Its like giving a dog a biscuit every time it pisses on the rug.

Still, I feel that the fair solution to both parties is to explain to the
client _why_ the important and urgent items are going to take much longer than
he thinks.

OP could look on this gig as an opportunity to train himself in managing
clients, and therefore walk away with some benefit.

------
bradleyland
1) Stop working right now. Fuck the business continuity documents. You're more
than double over your budgeted hours.

2) Take 40 minutes of your invaluable time and listen to Mike Monterio's talk,
"Fuck you, Pay Me". [https://vimeo.com/22053820](https://vimeo.com/22053820)

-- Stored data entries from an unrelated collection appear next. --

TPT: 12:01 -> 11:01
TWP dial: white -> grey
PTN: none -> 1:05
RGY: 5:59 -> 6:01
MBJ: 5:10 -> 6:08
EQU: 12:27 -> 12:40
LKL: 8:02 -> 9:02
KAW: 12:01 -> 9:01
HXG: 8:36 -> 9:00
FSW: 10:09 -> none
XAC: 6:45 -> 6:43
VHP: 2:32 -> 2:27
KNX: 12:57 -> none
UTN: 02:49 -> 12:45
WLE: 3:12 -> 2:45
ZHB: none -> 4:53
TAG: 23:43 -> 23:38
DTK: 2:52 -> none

How the client will take it is relative to how it impacts you. The worse it is
for you, the less it matters how it impacts a client. Ultimately, you are
responsible for the position you're in, but the client is complicit. There's a
good chance that you won't be able to use this client as a reference, and do
not kid yourself by believing that you can "explain the situation" to future
clients. It's time to cut your losses and move on.

You are currently working for job rate of $17/hr ($6000/350). As a consultant,
you are underwater. It _will_ take time to find more work, which must be
factored in to your hourly rate. I used to compute average hourly working rate
on an quarterly basis: total billings for the quarter divided by gross hours
worked. The gross hours worked number included admin time, which I billed to
my own company. You're cruising toward McDonald's wage if you don't turn this
around.

I'm going to assume that this was a fixed-price contract, and that you
included a budgeted number of hours in your contract. You need to draft a
communication explaining that you've more than doubled the number of budgeted
hours for the project, and that you cannot continue working unless the
customer is willing to enter in to a new contract with additional billing.

If your original contract did not include a budgeted number of hours, then
you're really in a bad spot. The best you can hope for is that you can walk
away and not have the customer come after you for failure to deliver, and
demanding a refund.

The key to all of this is communicating early, and communicating often.

Do not worry that the customer will be annoyed.

Do not worry that they won't like you.

Do not worry that you're asking for too much.

Tell the client that you've worked over twice the number of budgeted hours,
and that you're not willing to go any further.

Tell them what your time is worth, and that you'll be happy to provide them
with an estimate to complete the project.

When you deliver that estimate, make sure your rate is solid, and that the
estimate includes a budgeted number of hours. Deliver a weekly report of the
hours consumed and the work completed. Book the time required to track this
information to an "admin" task. Include that item on your billing, but bill it
at a $0 rate. Explain to the customer that this line item is the time required
to track the progress of the project, and that you're such a nice guy, you're
not going to bill them for it.

I wish you the best of luck, but I've been in this situation before as well.
I've been worse. I've had a developer flake out, and I had to write a check
back to a customer. This is consulting. You win some; you lose some. That's
why consulting rates are $250/hr when wages are $50/hr. There are costs
external to the customer's job that must be priced in. The customer's
alternative is to hire someone (muy expensive), or to find some other schmuck
to do the job on the cheap. The trick is not to be the schmuck.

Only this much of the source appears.